▽

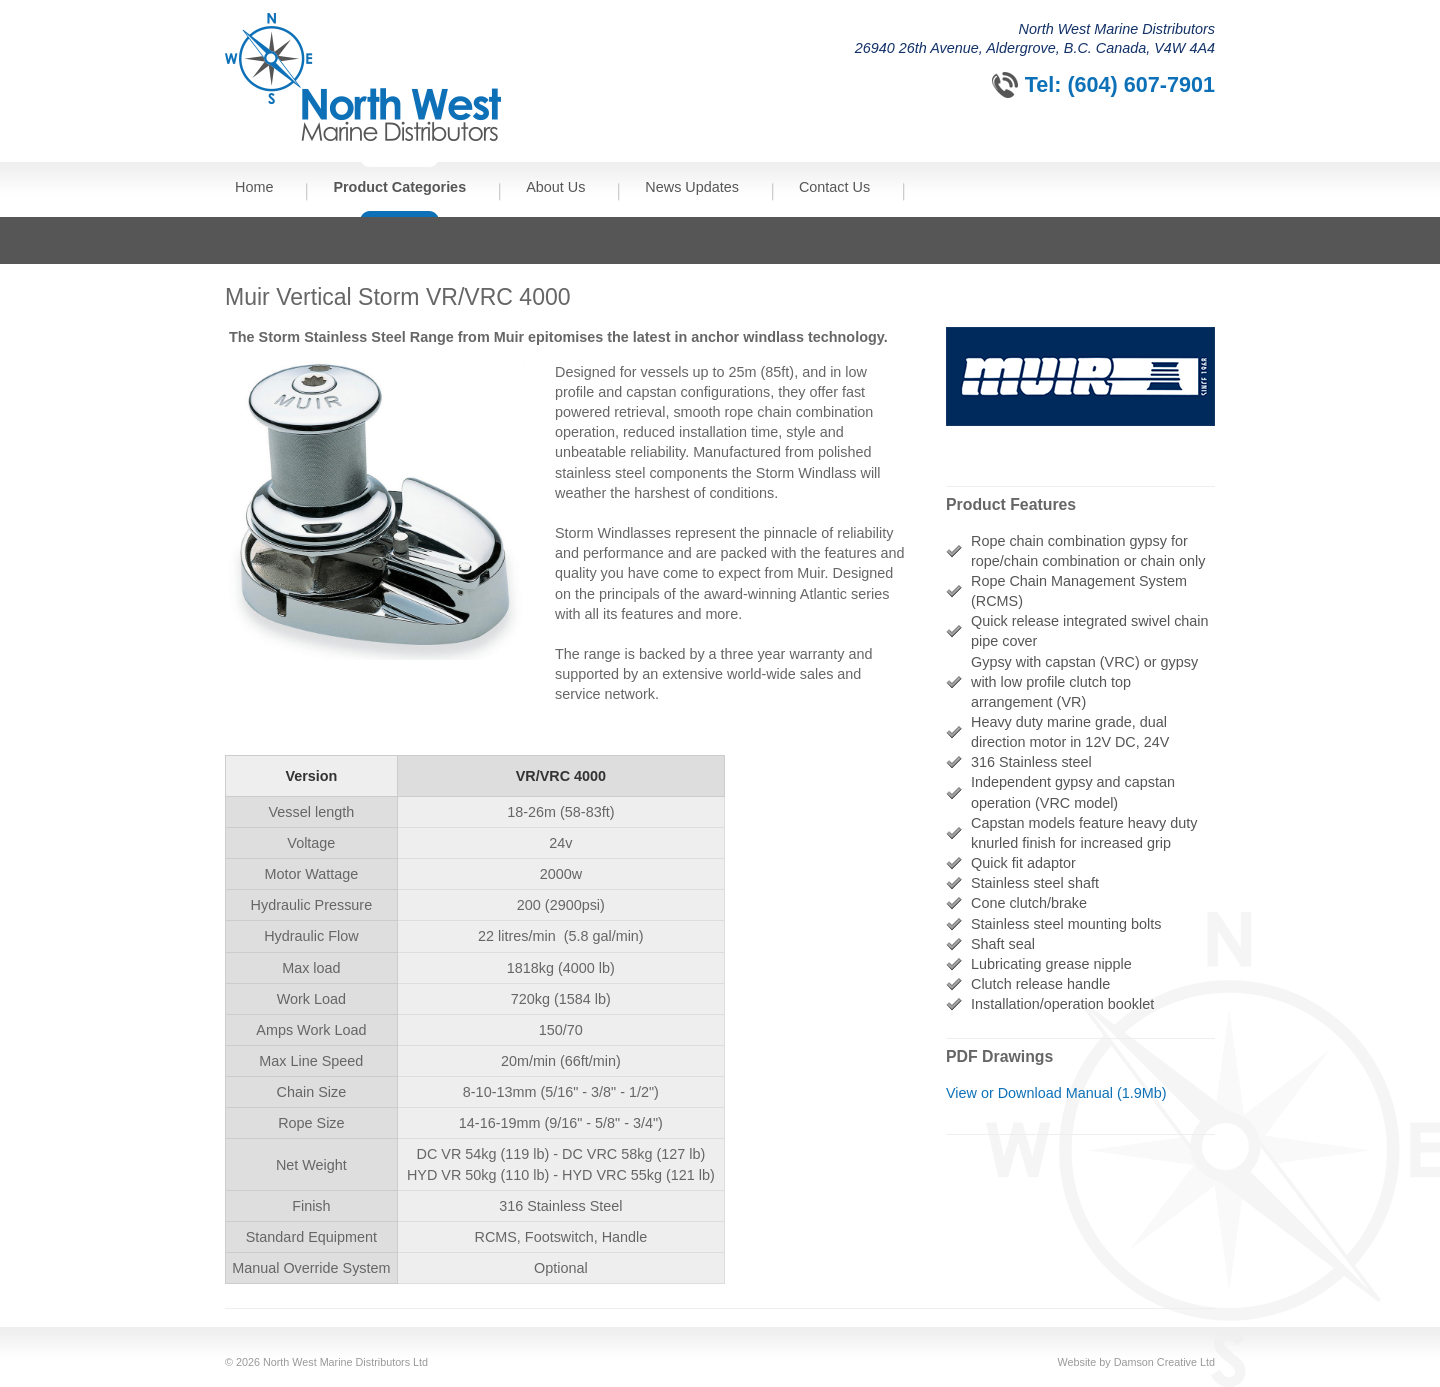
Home (254, 187)
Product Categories (399, 187)
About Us (555, 187)
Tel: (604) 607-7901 (1120, 84)
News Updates (692, 187)
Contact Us (834, 187)
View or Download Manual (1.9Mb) (1056, 1093)
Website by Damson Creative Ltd (1136, 1362)
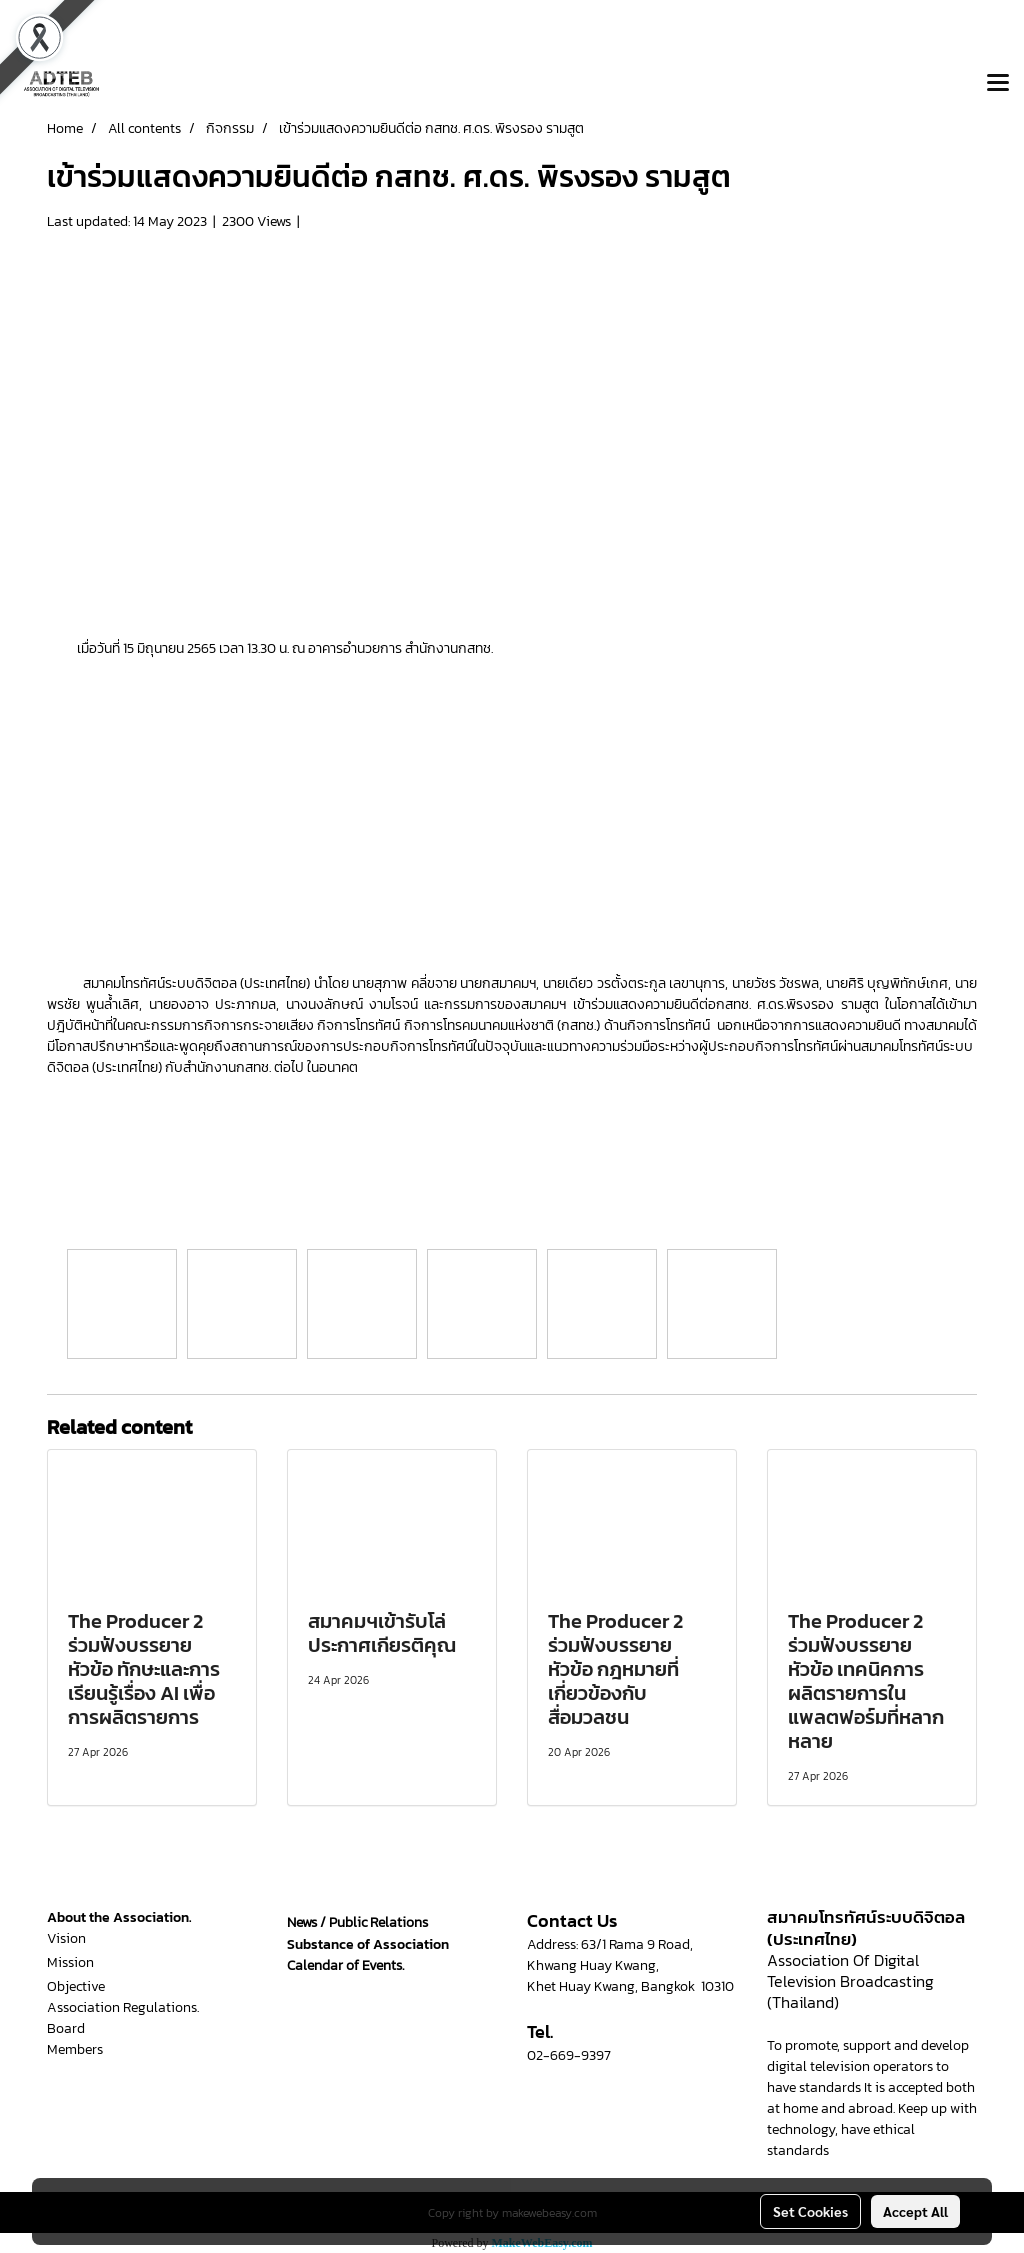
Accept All (915, 2211)
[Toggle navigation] (998, 84)
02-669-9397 (569, 2055)
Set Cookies (810, 2211)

△

Take the whole listing above and copy it exactly. Pictures do not go into the copy.

• [Solution]
Home (254, 187)
Product Categories (399, 187)
About Us (555, 187)
Tel: (604) 607-7901 (1120, 84)
News Updates (692, 187)
Contact Us (834, 187)
View or Download Manual (1.9Mb) (1056, 1093)
Website by Damson Creative Ltd (1136, 1362)
Accept All (915, 2211)
[Toggle navigation] (998, 84)
02-669-9397 (569, 2055)
Set Cookies (810, 2211)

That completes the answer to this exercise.